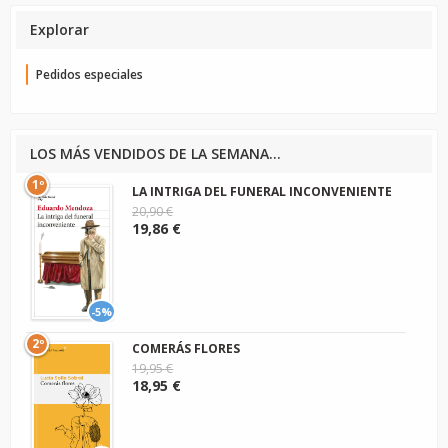
Explorar
Pedidos especiales
LOS MÁS VENDIDOS DE LA SEMANA...
1º
LA INTRIGA DEL FUNERAL INCONVENIENTE
20,90 €
19,86 €
-5%
2º
COMERÁS FLORES
19,95 €
18,95 €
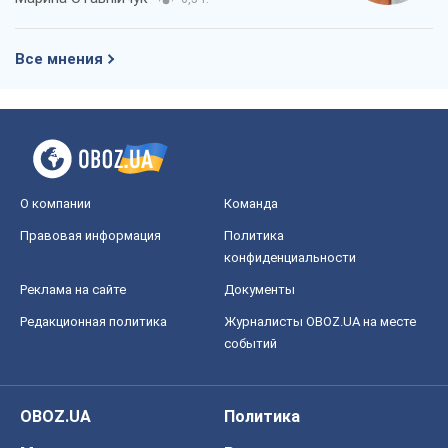
Все мнения
О компании
Команда
Правовая информация
Политика
конфиденциальности
Реклама на сайте
Документы
Редакционная политика
Журналисты OBOZ.UA на месте
событий
OBOZ.UA
Политика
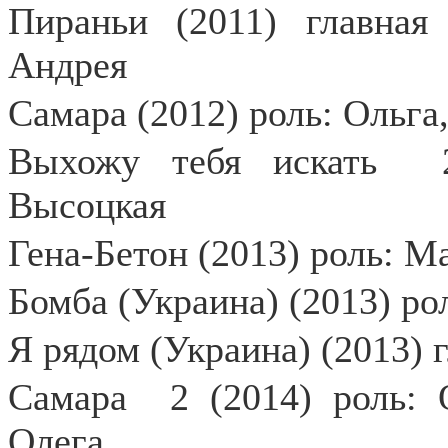
Пираньи (2011) главная
Андрея
Самара (2012) роль: Ольга
Выхожу тебя искать
Высоцкая
Гена-Бетон (2013) роль: 
Бомба (Украина) (2013) ро
Я рядом (Украина) (2013) 
Самара
2 (2014) роль:
Олега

····················

Work to complete:
Find the lines above holding the word "Украина" and show them.

Written answer:
Бомба (Украина) (2013) ро
Я рядом (Украина) (2013) 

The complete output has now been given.